• **About this task**: No pictures, nothing altered: return the data below.

Saved entries:
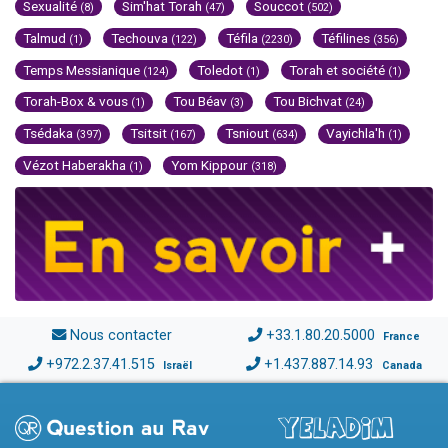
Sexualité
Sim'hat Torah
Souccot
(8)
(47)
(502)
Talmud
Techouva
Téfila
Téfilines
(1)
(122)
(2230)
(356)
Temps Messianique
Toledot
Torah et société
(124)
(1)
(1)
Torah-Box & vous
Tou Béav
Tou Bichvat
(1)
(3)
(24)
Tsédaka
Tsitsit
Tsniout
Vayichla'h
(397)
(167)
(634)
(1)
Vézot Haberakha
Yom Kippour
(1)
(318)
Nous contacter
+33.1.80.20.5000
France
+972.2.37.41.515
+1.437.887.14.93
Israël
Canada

• **Answer for the task**:
Sexualité
Sim'hat Torah
Souccot
(8)
(47)
(502)
Talmud
Techouva
Téfila
Téfilines
(1)
(122)
(2230)
(356)
Temps Messianique
Toledot
Torah et société
(124)
(1)
(1)
Torah-Box & vous
Tou Béav
Tou Bichvat
(1)
(3)
(24)
Tsédaka
Tsitsit
Tsniout
Vayichla'h
(397)
(167)
(634)
(1)
Vézot Haberakha
Yom Kippour
(1)
(318)
Nous contacter
+33.1.80.20.5000
France
+972.2.37.41.515
+1.437.887.14.93
Israël
Canada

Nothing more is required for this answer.